Simon D. Jones, Intellectual Reserve, Inc.
Elder Jeffrey R. Holland and Baroness Emma Nicholson join the panel at Chatham House, London, England, on July 2.

As religious persecution continues across the globe, a rights-based approach rather than needs-based assistance may do more to alleviate oppression and promote tolerance in the worst of circumstances.

This week, an all-party parliamentary group in the United Kingdom met to discuss how religious persecution is a driver for forced migration and a risk factor for sexual violence. A panel discussion, held at the Palace of Westminster, brought together refugees, scholars and members of a host of faith communities. Included in the mix were Elder Jeffery R. Holland and Sister Sharon Eubank of The Church of Jesus Christ of Latter-day Saints, which owns this paper.

The contributions of all panelists highlighted the imperative for rights-based, not simply needs-based, humanitarian assistance in conflict.

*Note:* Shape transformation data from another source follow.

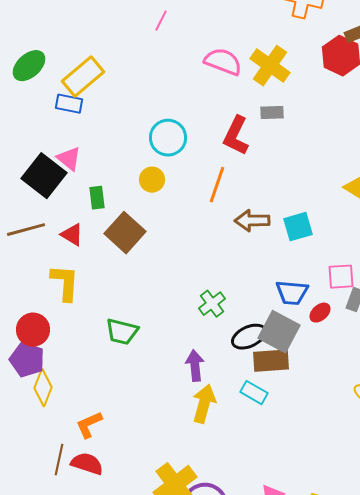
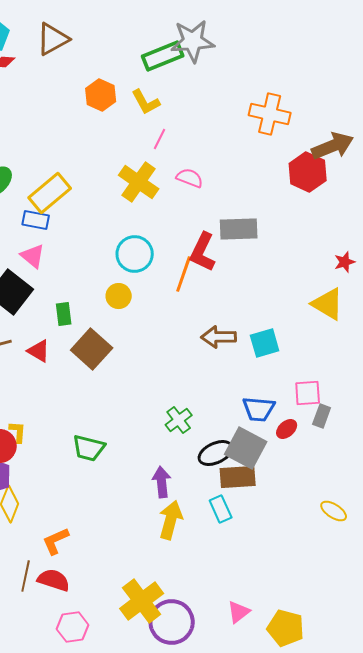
pink line: (161, 21) -> (160, 139), moved
pink semicircle: (223, 62) -> (190, 178), size x0.7
yellow cross: (270, 66) -> (139, 182), moved
gray rectangle: (272, 113) -> (239, 229), size x1.6
pink triangle: (69, 159) -> (33, 256), moved
orange line: (217, 185) -> (184, 274), moved
yellow L-shape: (65, 283) -> (18, 432), moved, size x0.6
cyan rectangle: (254, 393) -> (221, 509), turned 36

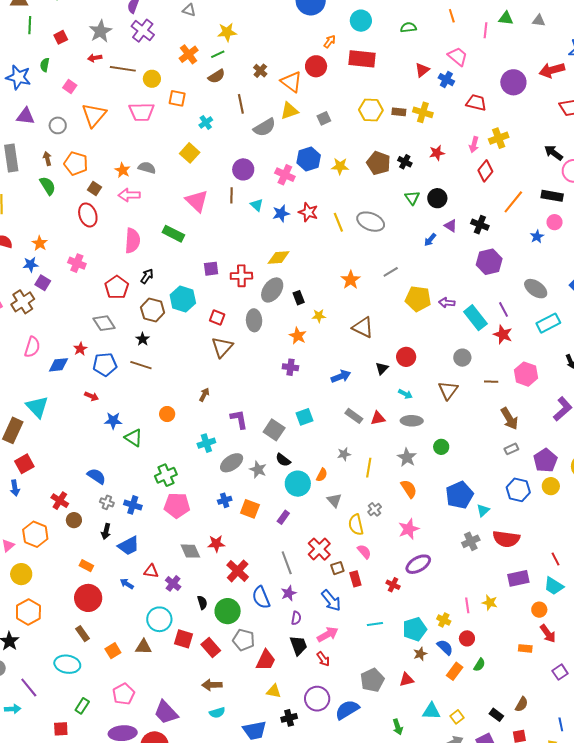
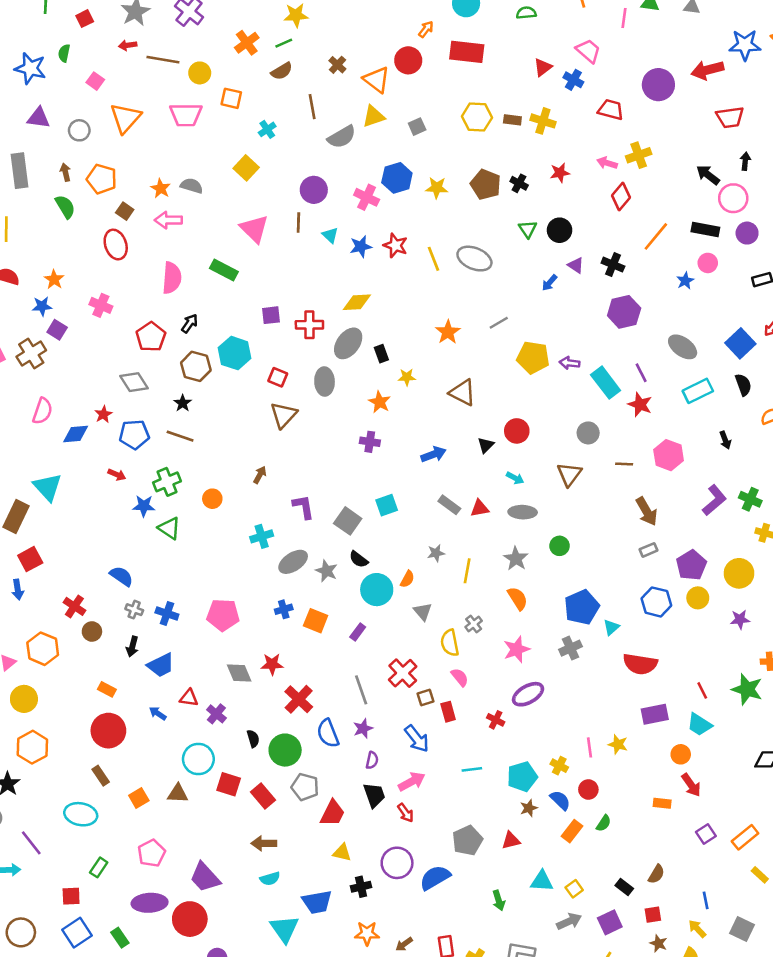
pink arrow: (474, 145) -> (607, 163), turned 91
green cross: (166, 475) -> (167, 482), moved
gray cross: (471, 541) -> (570, 648), moved

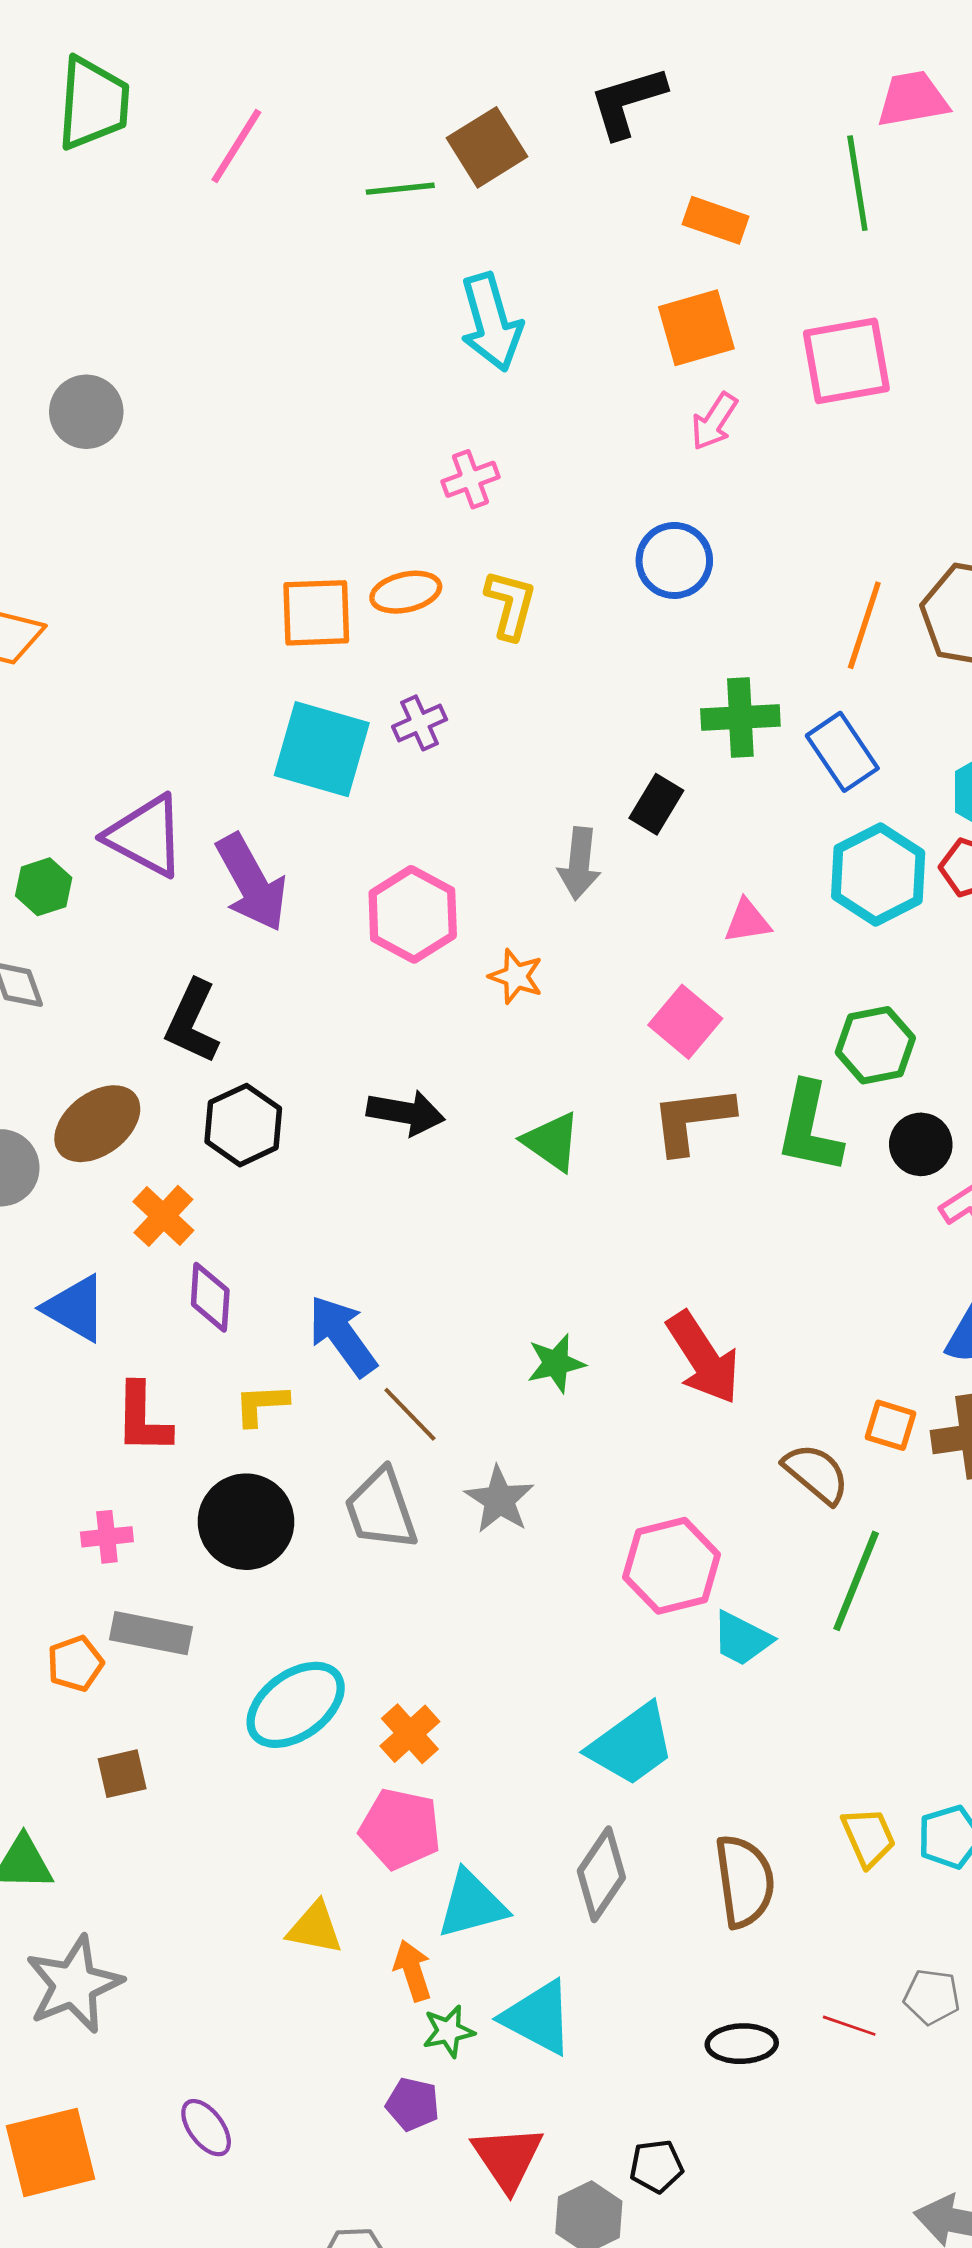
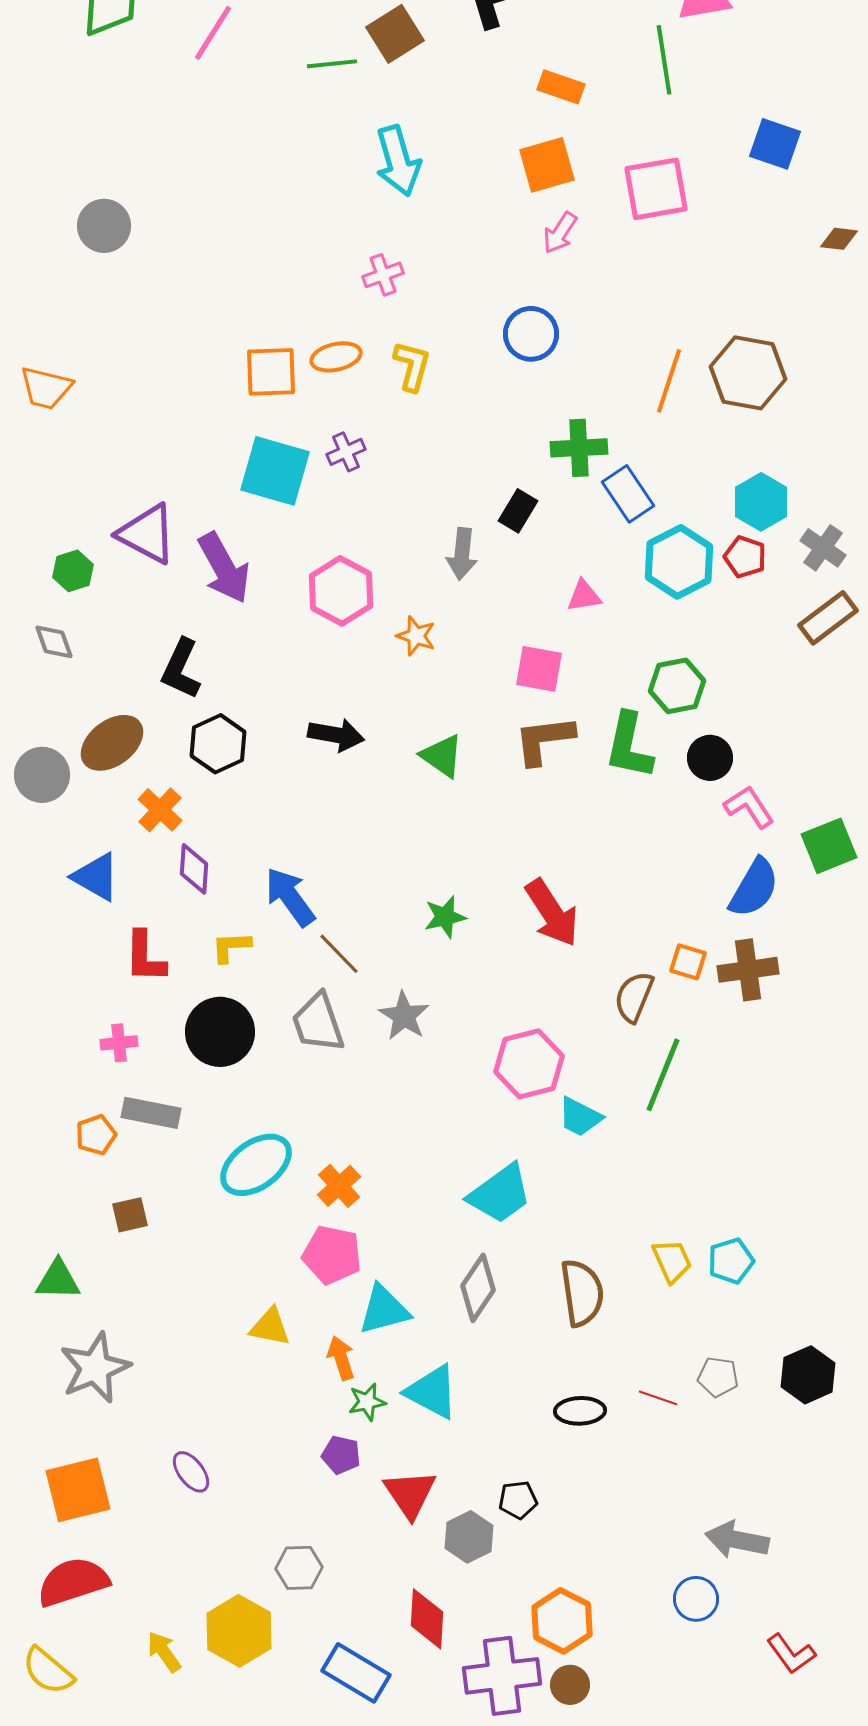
blue rectangle: (842, 752) -> (628, 494), moved
pink square: (685, 1022) -> (539, 669), turned -30
brown semicircle: (816, 1473) -> (634, 997), turned -108

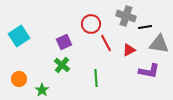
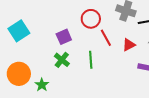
green line: (96, 78) -> (91, 60), moved
orange circle: (19, 79) -> (19, 74), size x1.5

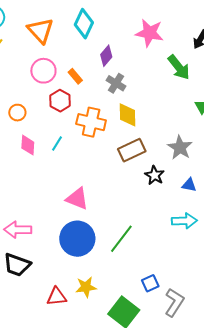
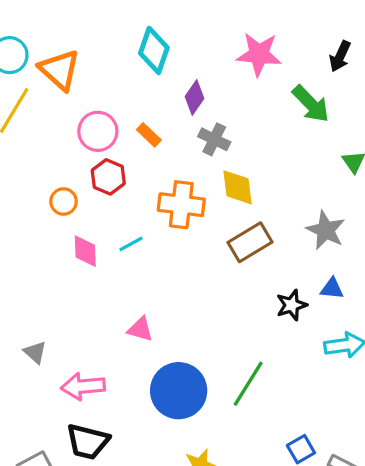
orange triangle: (40, 31) -> (60, 70), moved
red hexagon: (60, 101) -> (108, 177), moved
cyan line: (57, 143) -> (131, 244), turned 35
black star: (155, 175) -> (292, 305), moved, turned 30
blue triangle: (189, 185) -> (332, 289), moved
pink triangle: (77, 199) -> (140, 329), moved, size x0.7

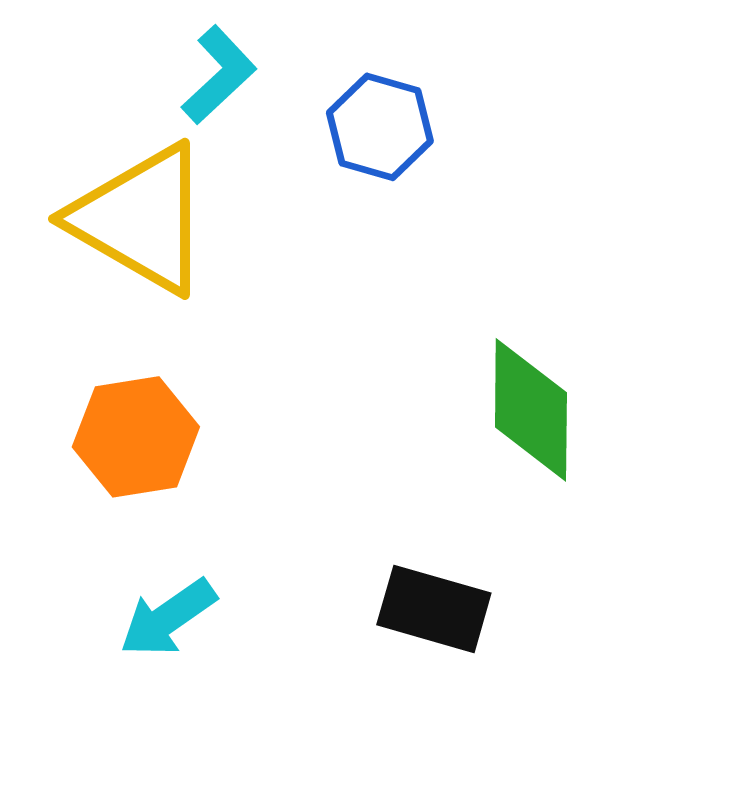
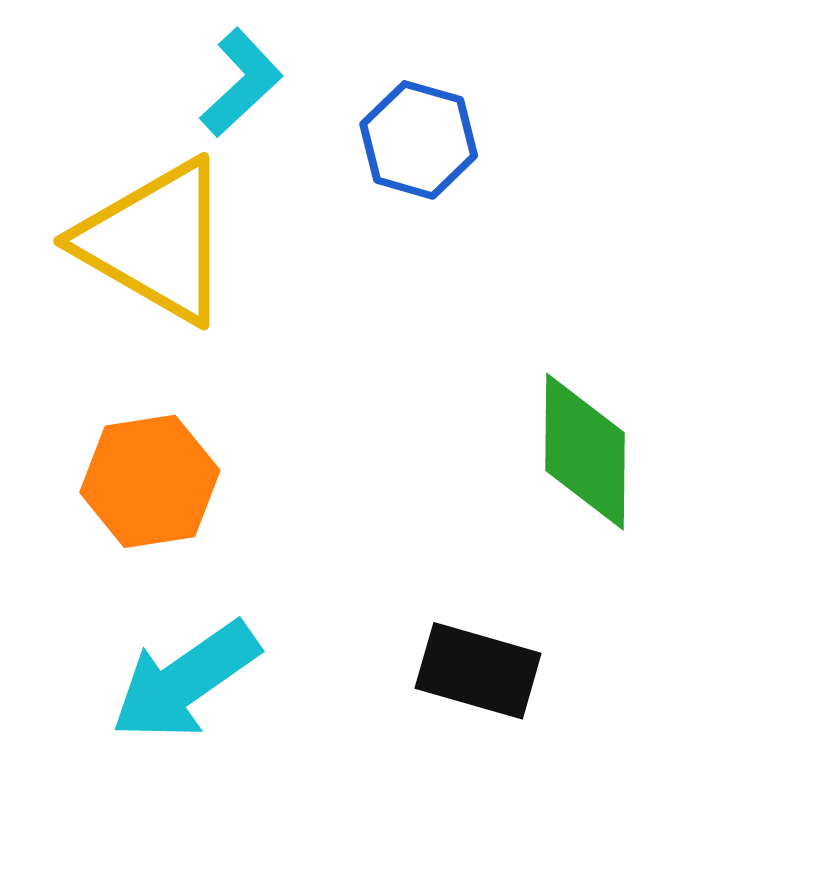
cyan arrow: (168, 618) -> (185, 681), size x1.4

Protecting civilians caught in turmoil is a global political commitment enshrined in the United Nations’ “Responsibility to Protect” mandate, which states the international community has a responsibility to end genocide, war crimes, ethnic cleansing and crimes against humanity. In practice, however, assistance in the face of stark human rights abuses too often takes the form of needs-based help — providing shelter and food while leaving people in a state of protracted unrest.

As Elder Holland told the audience, “In the past, charitable institutions have provided financial support, medical treatment, and other physical needs for refugee victims, all of which are still needed. … But we now understand that we must look to emotional and spiritual needs as well.”

To explore this idea more concretely, the discussion focused on the plight of the Yazidi people, a Christian minority living under the enslavement and oppression of the Islamic State. Rosa Qaidi, a Yazidi who survived the Islamic State onslaught, advocated on the panel for the emancipation of the thousands of Yazidi women and girls still trapped in sexual slavery. Building on Qaidi’s comments, Sister Eubank argued that increased religious literacy among the Iraqi people would create the conditions for increased tolerance and potential liberation.

Through this conversation, the parliamentary group emphasized the imperative for rights-based assistance alongside the provision of basic needs. To successfully reintegrate into society, people must be able to meaningfully exercise their right to freedom of religion, expression and privacy. Otherwise, they are left marginalized and vulnerable to further chaos.

The structural conditions for increased tolerance come from increasing legal protections, building peaceful relationships with other identity groups within a society and enforcing the positive right to engage in a market and find work. These build the foundation for an environment in which human rights can be protected. Therefore, humanitarian assistance in conflict must take a more holistic, rights-based approach, protecting the autonomy, dignity and self-determination of all people.

The panel concluded with a call to all people — a call which we both echo and support — to protect and advocate for conflict-affected populations. This also applies to the United Nations, which must do more to support its mandate. Investing in education would be a good start, as Pew Research Center data suggest more education leads to a warmer reception of religious differences. Appropriate funds should be funneled into such programs.

By creating societies comfortable with and tolerant of differences in religious and cultural identity, nations can mitigate the religious oppression and suffering felt by so many women and children across the globe.